Ursula Heinen, the agriculture ministry secretary of state who represented Germany at the Bonn conference, called the outcome “a genuine success”.

It was the first time in four years that the around 150 nations linked by the convention were able to agree in principle on rules for government liability and compensation, she said.

Environmental groups claimed the agreement did not go far enough.

Greenpeace’s Doreen Stabinsky said the conference “has failed” because it did not agree on clear rules that would hold gene technology concerns accountable for damage.

The organization’s bio-safety expert, Jan van Aken, blamed Japan and Brazil for blocking a legally binding agreement.

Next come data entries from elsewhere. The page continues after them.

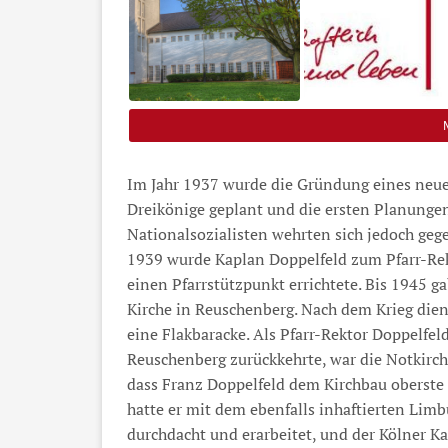
Im Jahr 1937 wurde die Gründung eines neu
Dreikönige geplant und die ersten Planungen
Nationalsozialisten wehrten sich jedoch geg
1939 wurde Kaplan Doppelfeld zum Pfarr-Rek
einen Pfarrstützpunkt errichtete. Bis 1945 ga
Kirche in Reuschenberg. Nach dem Krieg dient
eine Flakbaracke. Als Pfarr-Rektor Doppelfe
Reuschenberg zurückkehrte, war die Notkirc
dass Franz Doppelfeld dem Kirchbau oberste
hatte er mit dem ebenfalls inhaftierten Li
durchdacht und erarbeitet, und der Kölner Ka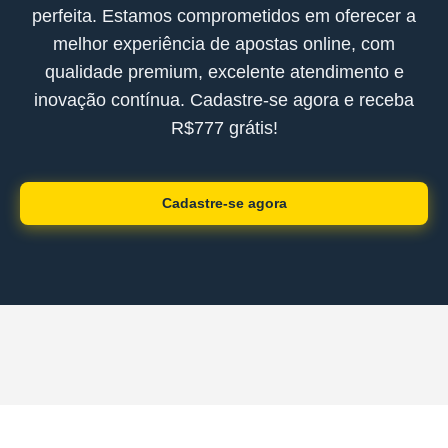
perfeita. Estamos comprometidos em oferecer a
melhor experiência de apostas online, com
qualidade premium, excelente atendimento e
inovação contínua. Cadastre-se agora e receba
R$777 grátis!
Cadastre-se agora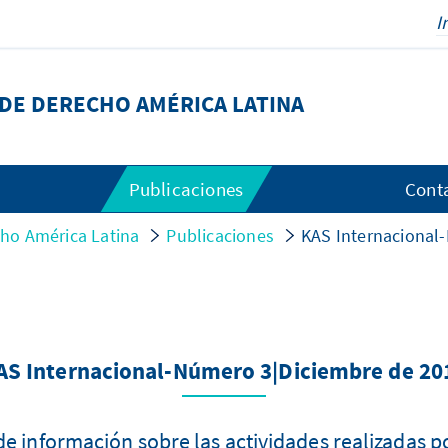
DE DERECHO AMÉRICA LATINA
Publicaciones
Cont
ho América Latina
Publicaciones
KAS Internacional
AS Internacional-Número 3|Diciembre de 20
de información sobre las actividades realizadas 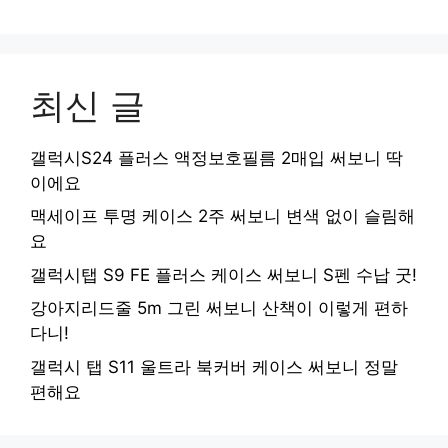
최신 글
갤럭시S24 플러스 액정보호필름 2매입 써보니 딱
이에요
맥세이프 투명 케이스 2주 써보니 변색 없이 슬림해
요
갤럭시탭 S9 FE 플러스 케이스 써보니 S펜 수납 굿!
강아지리드줄 5m 그린 써보니 산책이 이렇게 편하
다니!
갤럭시 탭 S11 울트라 북커버 케이스 써보니 정말
편해요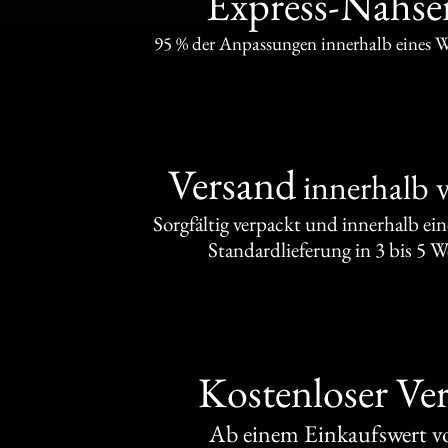
Express-Nähser
95 % der Anpassungen innerhalb eines 
Versand
innerhalb 
Sorgfältig verpackt und innerhalb ei
Standardlieferung in 3 bis 5 
Kostenloser Ve
Ab einem Einkaufswert 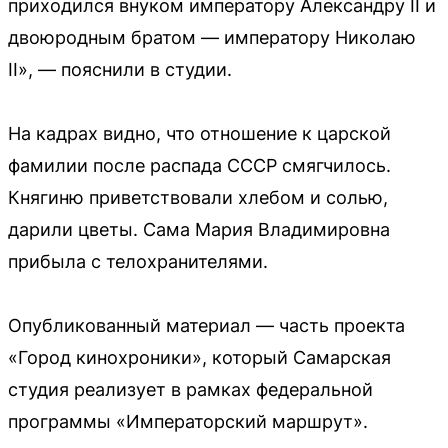
приходился внуком императору Александру II и
двоюродным братом — императору Николаю
II», — пояснили в студии.
На кадрах видно, что отношение к царской
фамилии после распада СССР смягчилось.
Княгиню приветствовали хлебом и солью,
дарили цветы. Сама Мария Владимировна
прибыла с телохранителями.
Опубликованный материал — часть проекта
«Город кинохроники», который Самарская
студия реализует в рамках федеральной
программы «Императорский маршрут».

The negotiations centred on who is liable for compensation caused by possible damage to the environment resulting from the use of genetically modified crops or plants.

The signatories to the Cartagena Protocol on Bio-safety had set 2008 as the goal for reaching a binding agreement.

The world’s leading gene technology companies wanted a voluntary agreement instead of binding rules but dropped this demand in Bonn, Heinen said.

There are no legally defined redress and liability elements in the Cartagena Protocol, making it difficult to determine who can claim and who has to pay for economic, health or environmental damage.

Less well-off developing countries are particularly keen on binding rules, otherwise they see little chance of success in damage claims involving biotechnology concerns.